Thinking about this a bit more, and assuming CEV operates on the humans that exist at the time of its application: Why would CEV operate on humans that do exist, and not on humans that could exist? It seems this is what Dr. Evil is taking advantage of, by densely populating identity-space around him and crowding out the rest of humanity. But this could occur for many other reasons: Certain cultures encouraging high birth rates, certain technologies or memes being popular at the time of CEV-activation that affect the wiring of the human brain, or certain historical turns that shape the direction of mankind. A more imaginative scenario: what if another scientist, who knows nothing about FAI and CEV, finds it useful to address a problem by copying himself into trillions of branches, each examining a certain hypothesis, and all the branches are (merged/discarded) when the answer is found. Let’s further say that CEV t-zero occurs when the scientist is deep in a problem-solving cycle. Would the FAI take each branch as a separate human/vote? This scenario involves no intent to defraud the system. It also is not manipulation of a proxy, as there is a real definitional problem here whose answer is not easily apparent to a human. Applying CEV to all potential humans that could have existed in identity-space would deal with this, but pushes CEV further and further into uncomputable territory.

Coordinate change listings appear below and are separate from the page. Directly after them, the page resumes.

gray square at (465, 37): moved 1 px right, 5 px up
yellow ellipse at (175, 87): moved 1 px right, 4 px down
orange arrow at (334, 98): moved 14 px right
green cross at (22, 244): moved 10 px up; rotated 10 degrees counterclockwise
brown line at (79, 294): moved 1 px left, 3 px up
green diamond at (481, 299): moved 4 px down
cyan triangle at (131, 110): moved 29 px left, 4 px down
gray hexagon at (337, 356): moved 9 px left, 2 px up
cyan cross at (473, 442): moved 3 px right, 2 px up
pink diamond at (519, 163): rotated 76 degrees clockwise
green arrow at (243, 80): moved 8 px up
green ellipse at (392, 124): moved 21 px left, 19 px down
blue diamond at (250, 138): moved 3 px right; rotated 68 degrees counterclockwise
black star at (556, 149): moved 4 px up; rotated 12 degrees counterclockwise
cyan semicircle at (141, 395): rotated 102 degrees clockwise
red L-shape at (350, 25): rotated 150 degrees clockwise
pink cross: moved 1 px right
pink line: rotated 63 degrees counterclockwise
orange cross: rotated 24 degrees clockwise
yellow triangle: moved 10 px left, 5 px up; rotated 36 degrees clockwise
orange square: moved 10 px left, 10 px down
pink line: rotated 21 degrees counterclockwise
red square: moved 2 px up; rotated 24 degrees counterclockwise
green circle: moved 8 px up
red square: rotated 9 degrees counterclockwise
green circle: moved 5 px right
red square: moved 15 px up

Why would CEV operate on humans that do exist, and not on humans that could exist?
To do the latter, you would need a definition of “human” that can not just distinguish existing humans from existing non-humans, but also pick out all human minds from the space of all possible minds. I don’t see how to specify this definition. (Is this problem not obvious to everyone else?)
For example, we might specify a prototypical human mind, and say that “human” is any mind which is less than a certain distance from the prototypical mind in design space. But then the CEV of this “humankind” is entirely dependent on the prototype that we pick. If the FAI designers are allowed to just pick any prototype they want, they can make the CEV of “humanity” come out however they wish, so they might as well have the FAI use the CEV of themselves. If they pick the prototype by taking the average of all existing humans, then that allows the same attack described in my post.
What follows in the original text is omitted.